***** RECORDS FOR PROCESSING

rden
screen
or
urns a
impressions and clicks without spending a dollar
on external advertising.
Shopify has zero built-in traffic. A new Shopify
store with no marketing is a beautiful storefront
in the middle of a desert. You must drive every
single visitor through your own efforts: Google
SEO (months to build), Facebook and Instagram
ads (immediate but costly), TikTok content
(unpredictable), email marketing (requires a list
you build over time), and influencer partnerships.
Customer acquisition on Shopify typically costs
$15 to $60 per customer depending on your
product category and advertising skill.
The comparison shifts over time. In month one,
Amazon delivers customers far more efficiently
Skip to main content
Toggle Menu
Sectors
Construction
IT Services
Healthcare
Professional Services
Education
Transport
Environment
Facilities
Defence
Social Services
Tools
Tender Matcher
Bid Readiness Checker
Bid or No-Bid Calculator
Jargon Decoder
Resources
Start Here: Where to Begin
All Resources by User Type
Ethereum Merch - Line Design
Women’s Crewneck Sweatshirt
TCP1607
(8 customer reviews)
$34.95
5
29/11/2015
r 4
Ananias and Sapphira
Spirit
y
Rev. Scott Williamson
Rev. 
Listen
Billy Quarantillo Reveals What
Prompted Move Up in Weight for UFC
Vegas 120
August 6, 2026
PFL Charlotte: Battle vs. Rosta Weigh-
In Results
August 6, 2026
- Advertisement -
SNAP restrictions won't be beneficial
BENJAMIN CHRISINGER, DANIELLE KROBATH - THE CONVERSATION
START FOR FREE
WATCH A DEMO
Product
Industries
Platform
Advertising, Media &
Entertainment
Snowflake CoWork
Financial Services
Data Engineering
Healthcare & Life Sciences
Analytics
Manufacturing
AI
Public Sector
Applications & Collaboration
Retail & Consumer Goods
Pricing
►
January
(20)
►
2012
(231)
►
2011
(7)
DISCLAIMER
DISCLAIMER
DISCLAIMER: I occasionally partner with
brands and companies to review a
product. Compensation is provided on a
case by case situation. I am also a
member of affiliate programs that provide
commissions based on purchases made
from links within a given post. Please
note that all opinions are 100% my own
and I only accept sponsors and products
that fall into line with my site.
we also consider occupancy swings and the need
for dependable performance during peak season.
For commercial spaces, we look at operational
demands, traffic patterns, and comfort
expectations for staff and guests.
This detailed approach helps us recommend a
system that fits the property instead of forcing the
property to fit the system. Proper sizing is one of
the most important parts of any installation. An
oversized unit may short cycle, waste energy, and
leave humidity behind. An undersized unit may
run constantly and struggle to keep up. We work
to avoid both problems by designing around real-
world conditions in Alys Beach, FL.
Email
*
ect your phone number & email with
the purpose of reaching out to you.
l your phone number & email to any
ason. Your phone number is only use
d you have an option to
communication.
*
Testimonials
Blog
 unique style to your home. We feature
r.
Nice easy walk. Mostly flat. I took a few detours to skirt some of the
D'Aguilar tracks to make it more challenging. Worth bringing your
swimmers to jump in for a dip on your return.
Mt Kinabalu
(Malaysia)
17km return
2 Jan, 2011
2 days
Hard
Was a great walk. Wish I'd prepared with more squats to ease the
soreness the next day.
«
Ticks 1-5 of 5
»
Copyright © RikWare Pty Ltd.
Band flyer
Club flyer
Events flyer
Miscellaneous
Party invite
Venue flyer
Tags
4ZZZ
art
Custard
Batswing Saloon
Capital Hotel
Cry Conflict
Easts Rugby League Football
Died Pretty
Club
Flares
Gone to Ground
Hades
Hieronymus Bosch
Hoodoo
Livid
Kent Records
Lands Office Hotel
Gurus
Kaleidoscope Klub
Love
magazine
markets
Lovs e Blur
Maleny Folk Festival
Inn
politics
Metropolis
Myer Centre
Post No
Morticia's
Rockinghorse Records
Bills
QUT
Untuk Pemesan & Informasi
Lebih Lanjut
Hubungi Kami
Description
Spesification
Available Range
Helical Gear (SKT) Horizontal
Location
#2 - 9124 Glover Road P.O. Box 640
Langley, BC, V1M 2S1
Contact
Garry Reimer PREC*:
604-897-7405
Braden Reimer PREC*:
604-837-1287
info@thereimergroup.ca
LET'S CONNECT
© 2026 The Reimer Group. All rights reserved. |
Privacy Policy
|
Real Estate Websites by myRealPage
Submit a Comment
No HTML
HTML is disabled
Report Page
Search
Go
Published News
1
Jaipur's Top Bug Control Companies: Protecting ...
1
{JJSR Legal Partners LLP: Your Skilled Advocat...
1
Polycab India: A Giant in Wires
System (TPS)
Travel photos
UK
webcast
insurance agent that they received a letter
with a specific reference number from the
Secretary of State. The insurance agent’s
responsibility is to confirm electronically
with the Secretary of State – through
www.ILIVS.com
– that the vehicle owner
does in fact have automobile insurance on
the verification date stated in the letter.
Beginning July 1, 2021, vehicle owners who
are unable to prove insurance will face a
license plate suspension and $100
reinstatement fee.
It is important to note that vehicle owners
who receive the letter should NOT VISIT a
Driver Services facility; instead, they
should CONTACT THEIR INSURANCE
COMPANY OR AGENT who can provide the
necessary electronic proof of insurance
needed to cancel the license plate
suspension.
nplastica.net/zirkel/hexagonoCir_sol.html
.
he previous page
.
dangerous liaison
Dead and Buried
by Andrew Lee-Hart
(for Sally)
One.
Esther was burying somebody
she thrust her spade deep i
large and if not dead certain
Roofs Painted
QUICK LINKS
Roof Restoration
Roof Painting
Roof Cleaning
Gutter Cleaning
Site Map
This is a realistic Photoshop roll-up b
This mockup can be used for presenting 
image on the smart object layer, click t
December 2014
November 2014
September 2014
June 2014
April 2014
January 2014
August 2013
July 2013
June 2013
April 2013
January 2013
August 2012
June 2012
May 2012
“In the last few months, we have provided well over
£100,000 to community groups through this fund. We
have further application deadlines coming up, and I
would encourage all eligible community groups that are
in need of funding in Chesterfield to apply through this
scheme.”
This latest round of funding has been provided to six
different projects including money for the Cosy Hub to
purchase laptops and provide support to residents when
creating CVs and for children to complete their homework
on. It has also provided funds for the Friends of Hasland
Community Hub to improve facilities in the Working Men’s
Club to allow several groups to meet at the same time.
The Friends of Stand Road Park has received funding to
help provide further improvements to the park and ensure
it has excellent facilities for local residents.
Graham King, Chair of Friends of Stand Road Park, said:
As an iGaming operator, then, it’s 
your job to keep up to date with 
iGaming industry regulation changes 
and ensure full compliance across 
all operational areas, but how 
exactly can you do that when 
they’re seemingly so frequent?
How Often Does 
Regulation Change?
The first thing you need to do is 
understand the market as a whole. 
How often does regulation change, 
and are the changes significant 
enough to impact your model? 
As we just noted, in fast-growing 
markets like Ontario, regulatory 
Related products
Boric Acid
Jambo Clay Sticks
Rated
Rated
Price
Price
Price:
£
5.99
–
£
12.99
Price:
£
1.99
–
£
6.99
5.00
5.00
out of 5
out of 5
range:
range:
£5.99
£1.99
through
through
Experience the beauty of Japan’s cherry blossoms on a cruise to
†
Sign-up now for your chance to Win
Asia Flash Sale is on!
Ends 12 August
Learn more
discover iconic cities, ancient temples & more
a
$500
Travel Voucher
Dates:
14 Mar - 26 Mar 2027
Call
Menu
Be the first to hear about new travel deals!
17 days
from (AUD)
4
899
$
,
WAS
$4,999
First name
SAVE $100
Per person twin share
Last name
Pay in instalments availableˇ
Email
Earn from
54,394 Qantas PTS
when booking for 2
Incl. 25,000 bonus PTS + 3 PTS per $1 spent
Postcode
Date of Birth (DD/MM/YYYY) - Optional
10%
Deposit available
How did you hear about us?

**********

> YOUR ASSIGNMENT
If a line above contains the string "Road", count it, then give the total and nothing else.

> PROBLEM SOLUTION
3